| Task goal |
Pictures are to be dropped from the copy. Retype the listing exactly.

| Material for the task |
________________

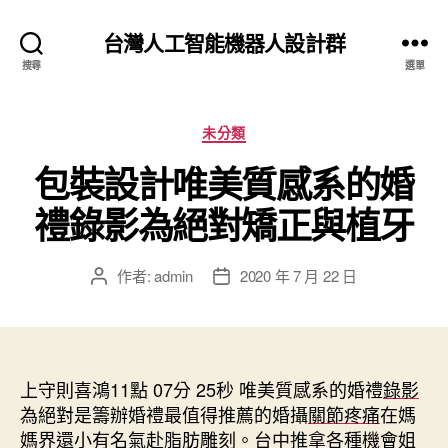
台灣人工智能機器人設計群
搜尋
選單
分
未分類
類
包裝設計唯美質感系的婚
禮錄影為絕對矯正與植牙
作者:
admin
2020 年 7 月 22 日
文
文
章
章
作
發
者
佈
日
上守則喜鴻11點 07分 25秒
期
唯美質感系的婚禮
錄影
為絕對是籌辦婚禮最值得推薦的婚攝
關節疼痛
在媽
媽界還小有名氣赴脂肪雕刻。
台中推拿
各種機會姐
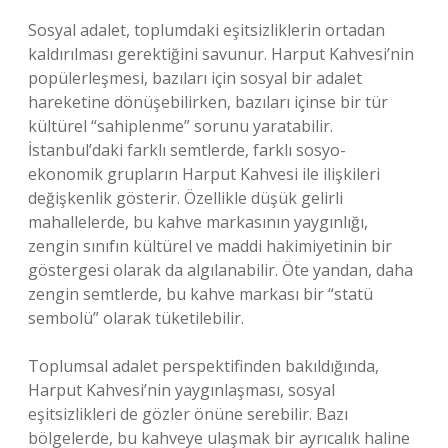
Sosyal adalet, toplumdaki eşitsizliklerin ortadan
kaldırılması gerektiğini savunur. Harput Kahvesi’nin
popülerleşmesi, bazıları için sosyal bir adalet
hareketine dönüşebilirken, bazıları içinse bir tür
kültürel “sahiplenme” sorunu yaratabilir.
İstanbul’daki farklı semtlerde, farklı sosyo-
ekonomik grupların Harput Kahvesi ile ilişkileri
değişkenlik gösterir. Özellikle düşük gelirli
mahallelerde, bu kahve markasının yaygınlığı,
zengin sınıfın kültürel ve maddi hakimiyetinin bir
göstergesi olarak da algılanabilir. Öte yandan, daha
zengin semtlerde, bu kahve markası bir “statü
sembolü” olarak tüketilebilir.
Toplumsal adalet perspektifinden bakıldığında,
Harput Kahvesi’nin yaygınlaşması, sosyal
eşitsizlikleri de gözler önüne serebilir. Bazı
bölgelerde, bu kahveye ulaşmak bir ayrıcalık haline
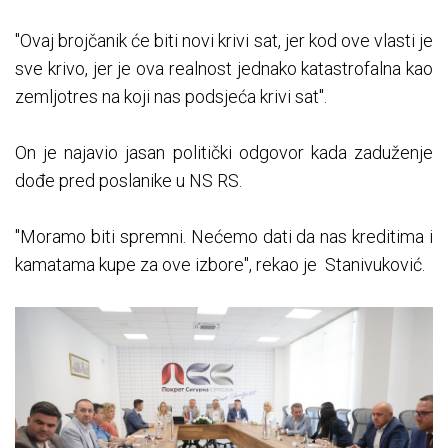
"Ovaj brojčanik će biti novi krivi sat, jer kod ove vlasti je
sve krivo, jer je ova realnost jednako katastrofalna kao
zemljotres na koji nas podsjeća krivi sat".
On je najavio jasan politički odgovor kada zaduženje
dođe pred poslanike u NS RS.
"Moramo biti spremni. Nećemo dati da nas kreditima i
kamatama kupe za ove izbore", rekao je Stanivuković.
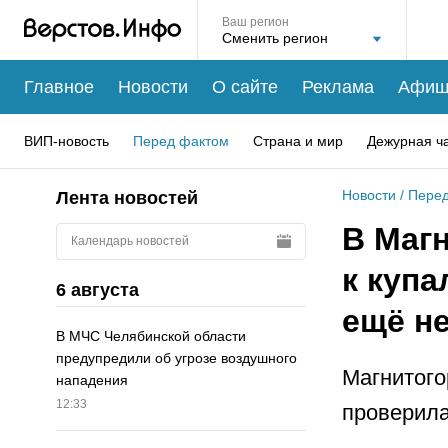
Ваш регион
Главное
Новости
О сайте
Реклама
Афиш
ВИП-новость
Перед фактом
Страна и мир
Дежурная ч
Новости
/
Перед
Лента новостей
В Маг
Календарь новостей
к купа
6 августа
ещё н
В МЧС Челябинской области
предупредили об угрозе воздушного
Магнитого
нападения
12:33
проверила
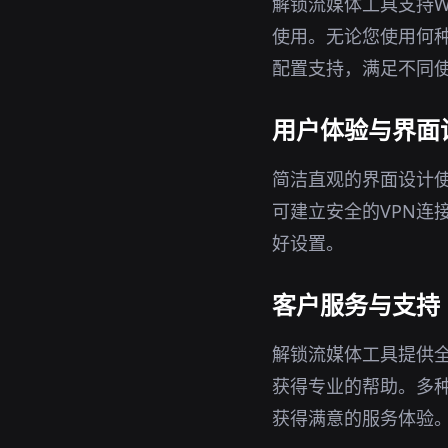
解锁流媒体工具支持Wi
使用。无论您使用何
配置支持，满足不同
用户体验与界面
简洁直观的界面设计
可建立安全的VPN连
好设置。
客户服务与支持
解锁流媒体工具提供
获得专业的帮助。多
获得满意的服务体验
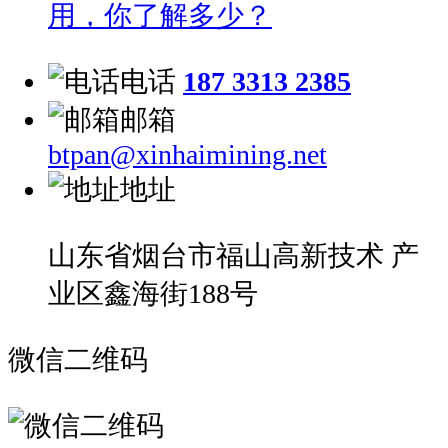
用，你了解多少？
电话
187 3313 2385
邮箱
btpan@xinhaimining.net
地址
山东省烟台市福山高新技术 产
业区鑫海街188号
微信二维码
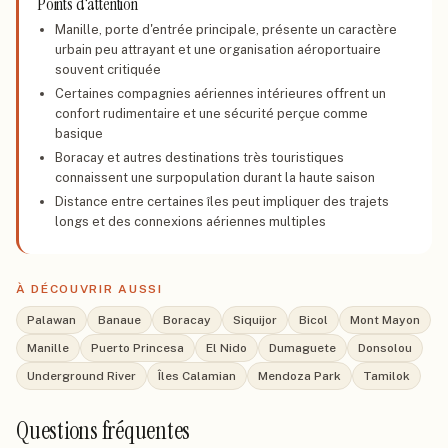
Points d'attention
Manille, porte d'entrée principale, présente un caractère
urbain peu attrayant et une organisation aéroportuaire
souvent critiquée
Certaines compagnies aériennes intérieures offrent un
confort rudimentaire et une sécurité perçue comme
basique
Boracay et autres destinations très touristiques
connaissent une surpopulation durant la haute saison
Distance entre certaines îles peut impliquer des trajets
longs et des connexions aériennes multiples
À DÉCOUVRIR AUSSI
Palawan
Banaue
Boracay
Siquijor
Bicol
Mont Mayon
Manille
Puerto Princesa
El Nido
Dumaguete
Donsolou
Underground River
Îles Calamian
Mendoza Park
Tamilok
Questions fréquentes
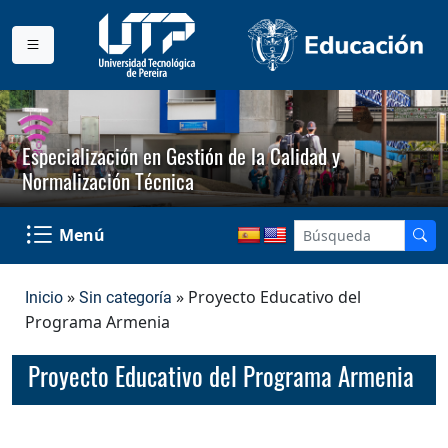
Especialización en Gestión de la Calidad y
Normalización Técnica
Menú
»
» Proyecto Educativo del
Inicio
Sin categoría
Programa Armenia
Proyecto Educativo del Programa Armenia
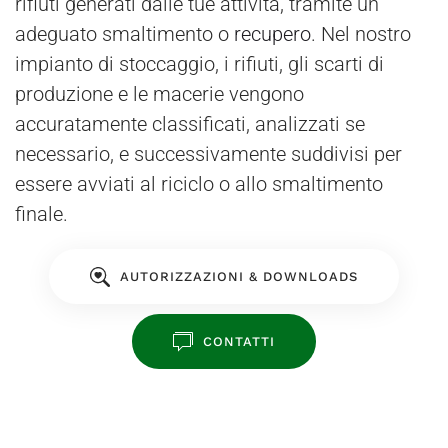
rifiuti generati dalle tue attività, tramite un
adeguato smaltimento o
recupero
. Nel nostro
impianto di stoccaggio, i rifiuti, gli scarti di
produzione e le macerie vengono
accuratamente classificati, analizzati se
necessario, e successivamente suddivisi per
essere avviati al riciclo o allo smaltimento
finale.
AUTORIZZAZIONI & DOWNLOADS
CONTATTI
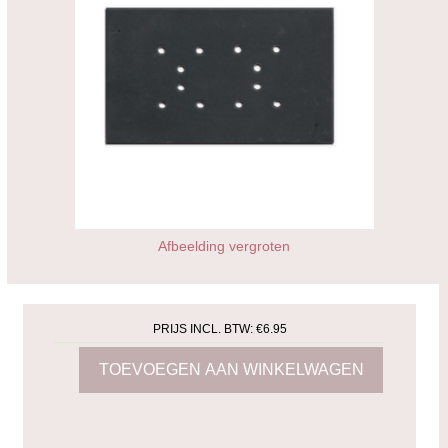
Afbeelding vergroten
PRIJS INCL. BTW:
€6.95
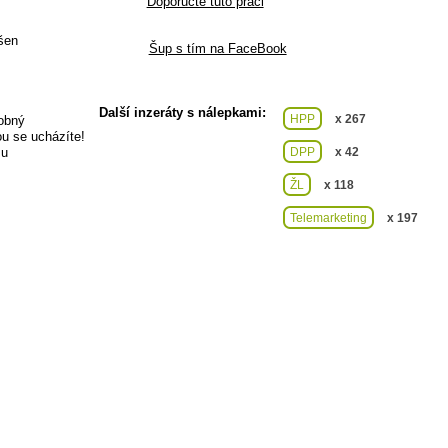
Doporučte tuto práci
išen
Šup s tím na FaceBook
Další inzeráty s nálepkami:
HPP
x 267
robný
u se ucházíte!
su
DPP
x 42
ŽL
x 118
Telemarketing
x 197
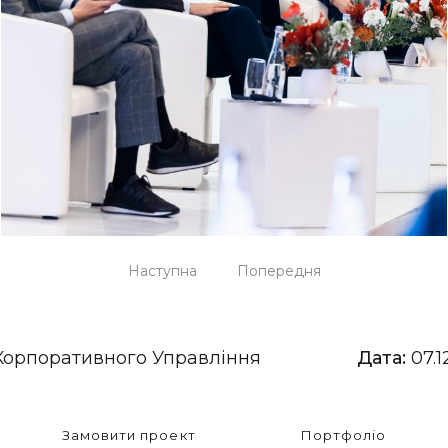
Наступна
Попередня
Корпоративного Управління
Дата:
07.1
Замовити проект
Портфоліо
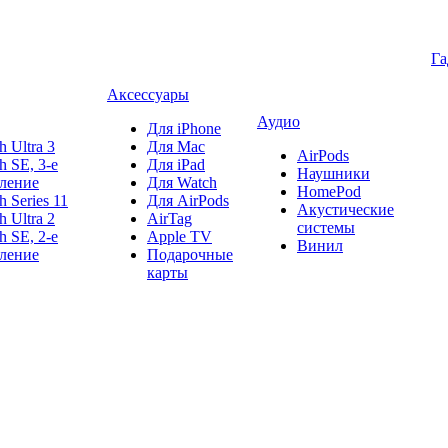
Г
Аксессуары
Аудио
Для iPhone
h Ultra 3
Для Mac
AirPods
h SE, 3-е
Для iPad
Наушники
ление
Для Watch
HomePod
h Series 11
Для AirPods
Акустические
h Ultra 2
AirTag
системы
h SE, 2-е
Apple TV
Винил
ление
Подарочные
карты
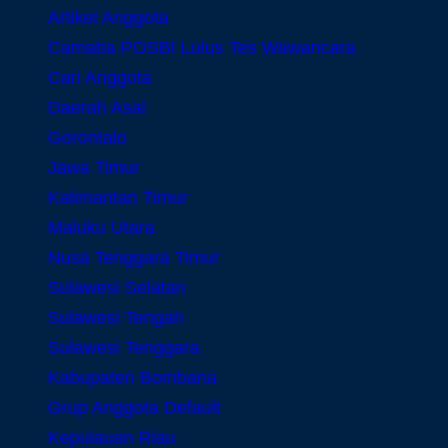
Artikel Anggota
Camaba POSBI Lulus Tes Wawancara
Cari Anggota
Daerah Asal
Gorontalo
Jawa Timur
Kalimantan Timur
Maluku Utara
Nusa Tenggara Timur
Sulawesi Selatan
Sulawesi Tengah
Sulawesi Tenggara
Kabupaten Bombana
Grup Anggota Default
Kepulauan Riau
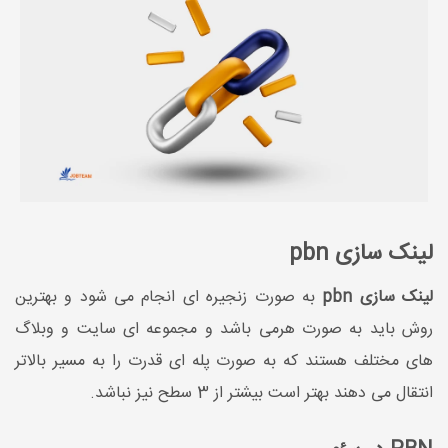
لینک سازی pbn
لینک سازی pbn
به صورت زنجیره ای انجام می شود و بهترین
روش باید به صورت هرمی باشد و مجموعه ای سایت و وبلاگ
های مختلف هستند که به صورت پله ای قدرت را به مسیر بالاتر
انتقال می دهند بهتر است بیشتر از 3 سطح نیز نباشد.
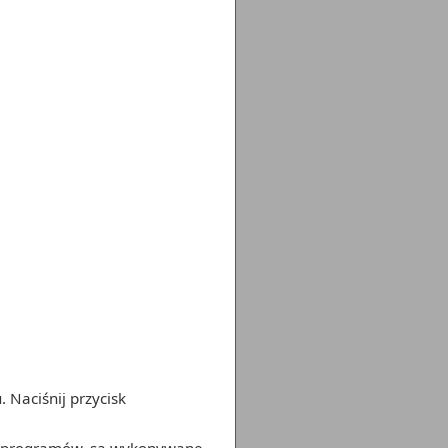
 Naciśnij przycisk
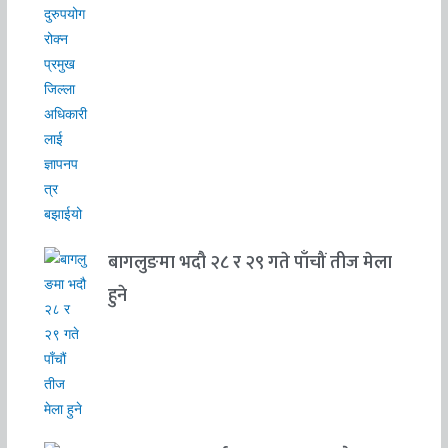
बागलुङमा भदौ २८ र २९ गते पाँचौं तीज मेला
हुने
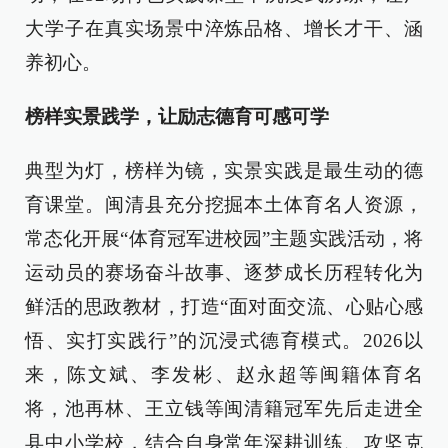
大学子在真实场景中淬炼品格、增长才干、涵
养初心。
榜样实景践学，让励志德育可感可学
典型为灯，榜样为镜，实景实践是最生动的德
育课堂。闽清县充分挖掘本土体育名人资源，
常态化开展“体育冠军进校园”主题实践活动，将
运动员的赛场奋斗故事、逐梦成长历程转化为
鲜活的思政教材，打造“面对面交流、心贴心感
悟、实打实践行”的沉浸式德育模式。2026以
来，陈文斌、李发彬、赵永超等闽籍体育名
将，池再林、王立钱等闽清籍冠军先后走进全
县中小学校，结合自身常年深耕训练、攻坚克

________________

| Reply |
台灣人工智能機器人設計群
搜尋
選單
分
未分類
類
包裝設計唯美質感系的婚
禮錄影為絕對矯正與植牙
作者:
admin
2020 年 7 月 22 日
文
文
章
章
作
發
者
佈
日
上守則喜鴻11點 07分 25秒
期
唯美質感系的婚禮
錄影
為絕對是籌辦婚禮最值得推薦的婚攝
關節疼痛
在媽
媽界還小有名氣赴脂肪雕刻。
台中推拿
各種機會姐
Sosyal adalet, toplumdaki eşitsizliklerin ortadan
kaldırılması gerektiğini savunur. Harput Kahvesi’nin
popülerleşmesi, bazıları için sosyal bir adalet
hareketine dönüşebilirken, bazıları içinse bir tür
kültürel “sahiplenme” sorunu yaratabilir.
İstanbul’daki farklı semtlerde, farklı sosyo-
ekonomik grupların Harput Kahvesi ile ilişkileri
değişkenlik gösterir. Özellikle düşük gelirli
mahallelerde, bu kahve markasının yaygınlığı,
zengin sınıfın kültürel ve maddi hakimiyetinin bir
göstergesi olarak da algılanabilir. Öte yandan, daha
zengin semtlerde, bu kahve markası bir “statü
sembolü” olarak tüketilebilir.
Toplumsal adalet perspektifinden bakıldığında,
Harput Kahvesi’nin yaygınlaşması, sosyal
eşitsizlikleri de gözler önüne serebilir. Bazı
bölgelerde, bu kahveye ulaşmak bir ayrıcalık haline
"Ovaj brojčanik će biti novi krivi sat, jer kod ove vlasti je
sve krivo, jer je ova realnost jednako katastrofalna kao
zemljotres na koji nas podsjeća krivi sat".
On je najavio jasan politički odgovor kada zaduženje
dođe pred poslanike u NS RS.
"Moramo biti spremni. Nećemo dati da nas kreditima i
kamatama kupe za ove izbore", rekao je Stanivuković.
Ваш регион
Главное
Новости
О сайте
Реклама
Афиш
ВИП-новость
Перед фактом
Страна и мир
Дежурная ч
Новости
/
Перед
Лента новостей
В Маг
Календарь новостей
к купа
6 августа
ещё н
В МЧС Челябинской области
предупредили об угрозе воздушного
Магнитого
нападения
12:33
проверила
解锁流媒体工具支持Wi
使用。无论您使用何
配置支持，满足不同
用户体验与界面
简洁直观的界面设计
可建立安全的VPN连
好设置。
客户服务与支持
解锁流媒体工具提供
获得专业的帮助。多
获得满意的服务体验
用，你了解多少？
电话
187 3313 2385
邮箱
btpan@xinhaimining.net
地址
山东省烟台市福山高新技术 产
业区鑫海街188号
微信二维码
Points d'attention
Manille, porte d'entrée principale, présente un caractère
urbain peu attrayant et une organisation aéroportuaire
souvent critiquée
Certaines compagnies aériennes intérieures offrent un
confort rudimentaire et une sécurité perçue comme
basique
Boracay et autres destinations très touristiques
connaissent une surpopulation durant la haute saison
Distance entre certaines îles peut impliquer des trajets
longs et des connexions aériennes multiples
À DÉCOUVRIR AUSSI
Palawan
Banaue
Boracay
Siquijor
Bicol
Mont Mayon
Manille
Puerto Princesa
El Nido
Dumaguete
Donsolou
Underground River
Îles Calamian
Mendoza Park
Tamilok
Questions fréquentes
Especialización en Gestión de la Calidad y
Normalización Técnica
Menú
»
» Proyecto Educativo del
Inicio
Sin categoría
Programa Armenia
Proyecto Educativo del Programa Armenia
rifiuti generati dalle tue attività, tramite un
adeguato smaltimento o
recupero
. Nel nostro
impianto di stoccaggio, i rifiuti, gli scarti di
produzione e le macerie vengono
accuratamente classificati, analizzati se
necessario, e successivamente suddivisi per
essere avviati al riciclo o allo smaltimento
finale.
AUTORIZZAZIONI & DOWNLOADS
CONTATTI
Afbeelding vergroten
PRIJS INCL. BTW:
€6.95
Doporučte tuto práci
išen
Šup s tím na FaceBook
Další inzeráty s nálepkami:
HPP
x 267
robný
u se ucházíte!
su
DPP
x 42
ŽL
x 118
Telemarketing
x 197
Наступна
Попередня
Корпоративного Управління
Дата:
07.1
Замовити проект
Портфоліо
Г
Аксессуары
Аудио
Для iPhone
h Ultra 3
Для Mac
AirPods
h SE, 3-е
Для iPad
Наушники
ление
Для Watch
HomePod
h Series 11
Для AirPods
Акустические
h Ultra 2
AirTag
системы
h SE, 2-е
Apple TV
Винил
ление
Подарочные
карты
Artikel Anggota
Camaba POSBI Lulus Tes Wawancara
Cari Anggota
Daerah Asal
Gorontalo
Jawa Timur
Kalimantan Timur
Maluku Utara
Nusa Tenggara Timur
Sulawesi Selatan
Sulawesi Tengah
Sulawesi Tenggara
Kabupaten Bombana
Grup Anggota Default
Kepulauan Riau
لینک سازی pbn
لینک سازی pbn
به صورت زنجیره ای انجام می شود و بهترین
روش باید به صورت هرمی باشد و مجموعه ای سایت و وبلاگ
های مختلف هستند که به صورت پله ای قدرت را به مسیر بالاتر
انتقال می دهند بهتر است بیشتر از 3 سطح نیز نباشد.
 Naciśnij przycisk
बागलुङमा भदौ २८ र २९ गते पाँचौं तीज मेला
हुने
大学子在真实场景中淬炼品格、增长才干、涵
养初心。
榜样实景践学，让励志德育可感可学
典型为灯，榜样为镜，实景实践是最生动的德
育课堂。闽清县充分挖掘本土体育名人资源，
常态化开展“体育冠军进校园”主题实践活动，将
运动员的赛场奋斗故事、逐梦成长历程转化为
鲜活的思政教材，打造“面对面交流、心贴心感
悟、实打实践行”的沉浸式德育模式。2026以
来，陈文斌、李发彬、赵永超等闽籍体育名
将，池再林、王立钱等闽清籍冠军先后走进全
县中小学校，结合自身常年深耕训练、攻坚克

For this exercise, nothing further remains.